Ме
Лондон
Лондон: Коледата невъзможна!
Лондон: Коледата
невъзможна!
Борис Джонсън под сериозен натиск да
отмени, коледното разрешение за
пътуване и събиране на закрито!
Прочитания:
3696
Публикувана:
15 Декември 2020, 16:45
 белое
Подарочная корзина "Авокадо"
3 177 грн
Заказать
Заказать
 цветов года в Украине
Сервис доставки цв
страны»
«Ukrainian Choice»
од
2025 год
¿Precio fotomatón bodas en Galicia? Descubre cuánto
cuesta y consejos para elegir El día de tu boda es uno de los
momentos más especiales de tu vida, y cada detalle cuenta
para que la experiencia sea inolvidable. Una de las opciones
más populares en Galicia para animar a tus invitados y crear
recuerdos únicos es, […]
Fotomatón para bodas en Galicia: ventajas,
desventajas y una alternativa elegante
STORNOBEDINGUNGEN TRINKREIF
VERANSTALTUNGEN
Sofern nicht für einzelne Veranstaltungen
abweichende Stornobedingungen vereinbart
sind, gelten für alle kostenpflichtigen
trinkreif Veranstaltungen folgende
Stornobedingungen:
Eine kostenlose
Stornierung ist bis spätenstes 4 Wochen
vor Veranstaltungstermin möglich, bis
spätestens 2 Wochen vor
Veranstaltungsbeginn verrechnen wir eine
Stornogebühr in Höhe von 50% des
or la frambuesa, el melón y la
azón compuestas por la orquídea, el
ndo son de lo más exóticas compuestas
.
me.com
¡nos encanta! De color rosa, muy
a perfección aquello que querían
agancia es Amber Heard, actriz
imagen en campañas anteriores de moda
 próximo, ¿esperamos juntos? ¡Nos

-=-=-

[WORK ORDER]: Print every record above exactly as it stands.

[SOLUTION TO THIS EXERCISE]:
Ме
Лондон
Лондон: Коледата невъзможна!
Лондон: Коледата
невъзможна!
Борис Джонсън под сериозен натиск да
отмени, коледното разрешение за
пътуване и събиране на закрито!
Прочитания:
3696
Публикувана:
15 Декември 2020, 16:45
 белое
Подарочная корзина "Авокадо"
3 177 грн
Заказать
Заказать
 цветов года в Украине
Сервис доставки цв
страны»
«Ukrainian Choice»
од
2025 год
¿Precio fotomatón bodas en Galicia? Descubre cuánto
cuesta y consejos para elegir El día de tu boda es uno de los
momentos más especiales de tu vida, y cada detalle cuenta
para que la experiencia sea inolvidable. Una de las opciones
más populares en Galicia para animar a tus invitados y crear
recuerdos únicos es, […]
Fotomatón para bodas en Galicia: ventajas,
desventajas y una alternativa elegante
STORNOBEDINGUNGEN TRINKREIF
VERANSTALTUNGEN
Sofern nicht für einzelne Veranstaltungen
abweichende Stornobedingungen vereinbart
sind, gelten für alle kostenpflichtigen
trinkreif Veranstaltungen folgende
Stornobedingungen:
Eine kostenlose
Stornierung ist bis spätenstes 4 Wochen
vor Veranstaltungstermin möglich, bis
spätestens 2 Wochen vor
Veranstaltungsbeginn verrechnen wir eine
Stornogebühr in Höhe von 50% des
or la frambuesa, el melón y la
azón compuestas por la orquídea, el
ndo son de lo más exóticas compuestas
.
me.com
¡nos encanta! De color rosa, muy
a perfección aquello que querían
agancia es Amber Heard, actriz
imagen en campañas anteriores de moda
 próximo, ¿esperamos juntos? ¡Nos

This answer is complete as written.